A few SMS-specific considerations. Peer-to-peer texting platforms that require human action for each message may fall outside the ATDS definition depending on their technical architecture. After the Supreme Court's decision in Facebook v. Duguid (2021), the ATDS definition turned on whether the system has the capacity to generate numbers using a random or sequential number generator. [8] Platforms that send from a fixed list without random generation may not be ATDSs under that definition, though lower courts are still working out the edges.

Carrier-level rules (specifically, CTIA guidelines and carrier codes of conduct) layer additional requirements on top of the TCPA for SMS. These include required opt-out keywords (STOP, CANCEL, UNSUBSCRIBE), required HELP keywords, and message frequency disclosures. These carrier rules are not TCPA requirements, but violating them can get your short code or long code suspended, which is a different kind of pain.

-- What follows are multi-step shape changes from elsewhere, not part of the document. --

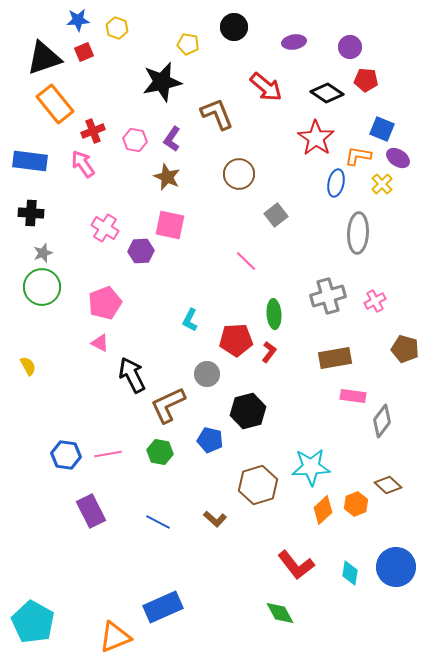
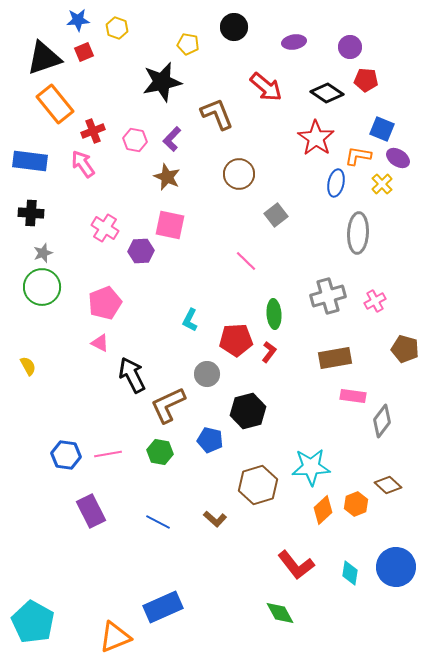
purple L-shape at (172, 139): rotated 10 degrees clockwise
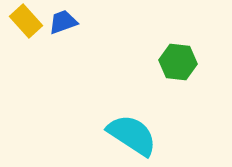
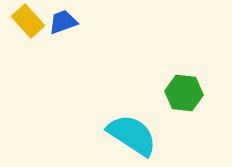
yellow rectangle: moved 2 px right
green hexagon: moved 6 px right, 31 px down
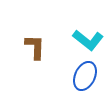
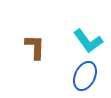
cyan L-shape: moved 1 px down; rotated 16 degrees clockwise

If you run TCPA compliance across SMS campaigns, the TCPA rules page covers SMS-specific obligations in more depth.

Here is example language that hits all the required fields. This is illustrative, not legal advice, and you should have an attorney review any form before you deploy it.

--- "By submitting this form and providing my phone number, I give [Your Company Legal Name] my prior express written consent to contact me at the number provided, including my mobile number, using automated telephone dialing systems, artificial voices, or prerecorded messages, for advertising and telemarketing purposes. I understand that my consent is not a condition of purchasing any goods or services. I can revoke my consent at any time by texting STOP or calling [your opt-out number]." ---

Breaking down how that hits each requirement:

  • Signature: the act of submitting the form, combined with a checkbox or click-to-agree button the consumer affirmatively selects.
  • Phone number: captured in the form field, linked to the consent record.
  • Named seller: "[Your Company Legal Name]" must be your actual company name.
  • ATDS and prerecorded voice disclosure: "automated telephone dialing systems, artificial voices, or prerecorded messages."
  • No-condition-of-purchase: "my consent is not a condition of purchasing any goods or services."
  • Telemarketing purpose: "for advertising and telemarketing purposes."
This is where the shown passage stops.